Work to complete – Everything from the line with "l’Algérie et le monde, en" through the last line of the data below should be copied exactly, apart from the pictures.

Entries shown –
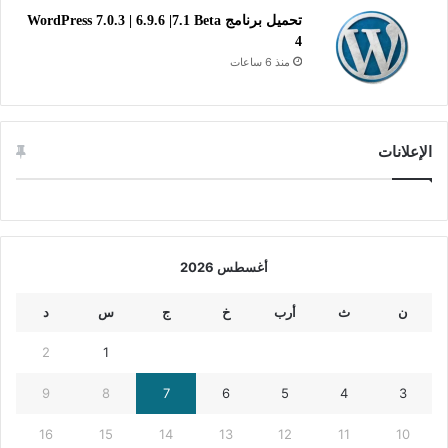
تحميل برنامج WordPress 7.0.3 | 6.9.6 |7.1 Beta
4
منذ 6 ساعات
الإعلانات
أغسطس 2026
ن
ث
أرب
خ
ج
س
د
2
1
9
8
7
6
5
4
3
16
15
14
13
12
11
10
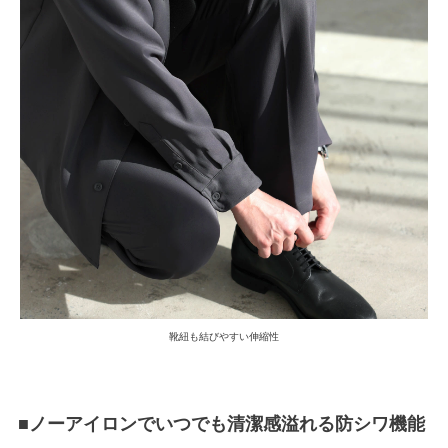
靴紐も結びやすい伸縮性
■ノーアイロンでいつでも清潔感溢れる防シワ機能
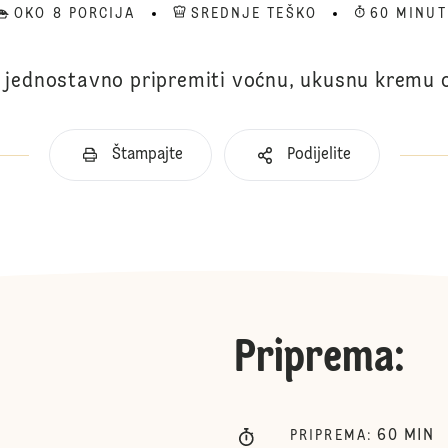
OKO 8 PORCIJA
SREDNJE TEŠKO
60 MINUT
 jednostavno pripremiti voćnu, ukusnu kremu o
Štampajte
Podijelite
Priprema
:
60
MIN
PRIPREMA
:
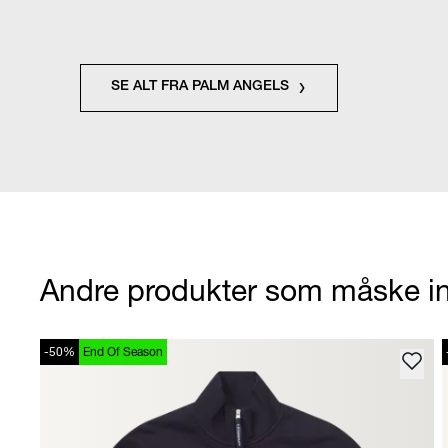
SE ALT FRA PALM ANGELS
Andre produkter som måske in
-50%
End Of Season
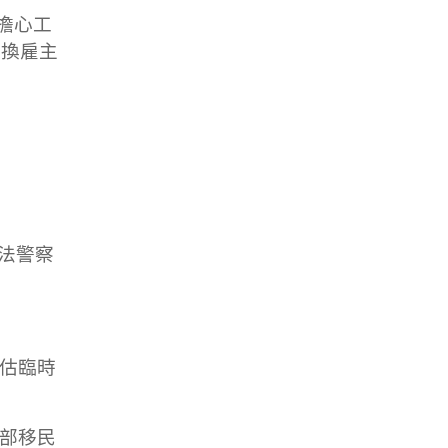
擔心工
轉換雇主
法警察
評估臨時
政部移民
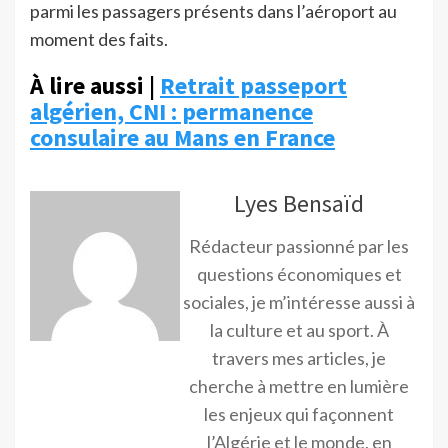
parmi les passagers présents dans l’aéroport au
moment des faits.
À lire aussi |
Retrait passeport
algérien, CNI : permanence
consulaire au Mans en France
Lyes Bensaïd
Rédacteur passionné par les
questions économiques et
sociales, je m’intéresse aussi à
la culture et au sport. À
travers mes articles, je
cherche à mettre en lumière
les enjeux qui façonnent
l’Algérie et le monde, en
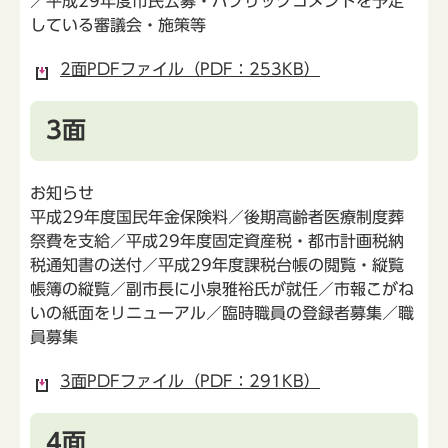
／平成29年度市民公募・パブリックコメントを予定
している審議会・施策等
2面PDFファイル（PDF：253KB）
3面
お知らせ
平成29年度国民年金保険料／後期高齢者医療制度葬
祭費を支給／平成29年度固定資産税・都市計画税納
税通知書の送付／平成29年度課税台帳の閲覧・縦覧
帳簿の縦覧／副市長に小泉雅裕氏が就任／市報こがね
いの紙面をリニューアル／臨時職員の登録者募集／職
員募集
3面PDFファイル（PDF：291KB）
4面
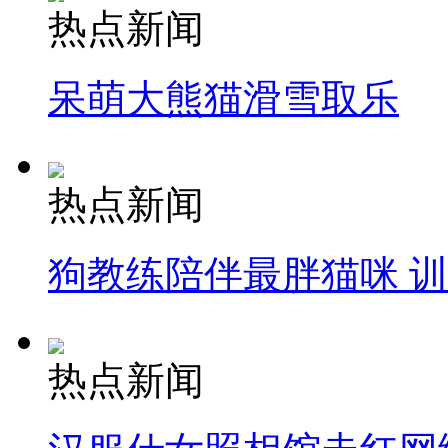
热点新闻
呆萌大熊猫滑雪取乐
热点新闻
狗教练陪伴最胖猫咪 
热点新闻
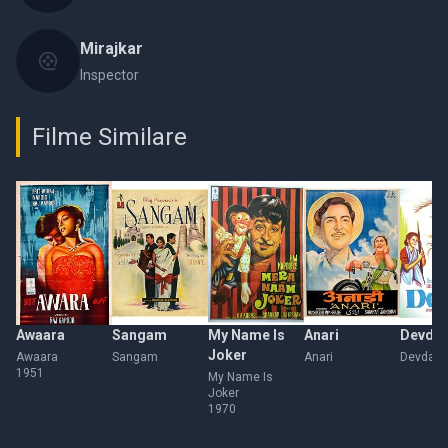
Mirajkar
Inspector
Filme Similare
Awaara
Sangam
My Name Is
Anari
Devda
Joker
Awaara
Sangam
Anari
Devdas
1951
My Name Is
Joker
1970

Output for this task –
l’Algérie et le monde, en
／平成29年度市民公募・パブリックコメントを予定
している審議会・施策等
2面PDFファイル（PDF：253KB）
3面
お知らせ
平成29年度国民年金保険料／後期高齢者医療制度葬
祭費を支給／平成29年度固定資産税・都市計画税納
税通知書の送付／平成29年度課税台帳の閲覧・縦覧
帳簿の縦覧／副市長に小泉雅裕氏が就任／市報こがね
いの紙面をリニューアル／臨時職員の登録者募集／職
員募集
3面PDFファイル（PDF：291KB）
4面
热点新闻
呆萌大熊猫滑雪取乐
热点新闻
狗教练陪伴最胖猫咪 
热点新闻
Mirajkar
Inspector
Filme Similare
Awaara
Sangam
My Name Is
Anari
Devda
Joker
Awaara
Sangam
Anari
Devdas
1951
My Name Is
Joker
1970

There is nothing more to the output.